[Pasted here by request when talking about kerchunk…]
I’d like to take this moment to explain the difference between “parallelism” and “concurrency” and why we are doing both. This comes up a lot and is lost on most, but very cool for those that get it.
“Parallelism” (preemptive multitasking, usually means dask) is when multiple CPU cores are doing work. It can loosely also refer to multiple threads on a single CPU, but in that case, only one is really running at a time. If you have 8 cores, you might get 8x the work IF CPU cycles are your limit - which is not the case for IO. However, if you have 8 whole machines, you might well get 8x the network throughput and so 8x the performance for data loading. Even on one machine and one network interface, IO will presumably be followed by processing, so parallelism is still critical.
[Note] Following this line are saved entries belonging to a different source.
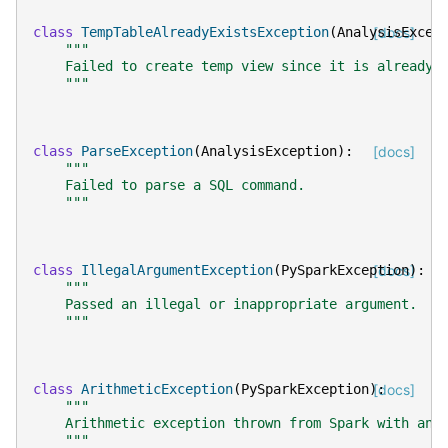
class
TempTableAlreadyExistsException
(
AnalysisExcep
[docs]
"""
    Failed to create temp view since it is already 
    """
class
ParseException
(
AnalysisException
):
[docs]
"""
    Failed to parse a SQL command.
    """
class
IllegalArgumentException
(
PySparkException
[docs]
):
"""
    Passed an illegal or inappropriate argument.
    """
class
ArithmeticException
(
PySparkException
):
[docs]
"""
    Arithmetic exception thrown from Spark with an 
    """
“Concurrency” (cooperative multitasking, usually means asyncio) is when you have some tasks that are waiting on external events most of the time. This is waiting on the server to send stuff. You can have a huge number of tasks waiting. Since requesting data from remote has a high latency (time until first byte), you can wait on all the requests at once, so you pay the latency cost once, however many requests are in flight. This is citical for many small reads, where for each request, the data transfer time is a small fraction of the request wall time.
So kerchunk/zarr in dask allows for independent, parallel, tasks (perhaps distributed in a cluster) loading many chunks each concurrently.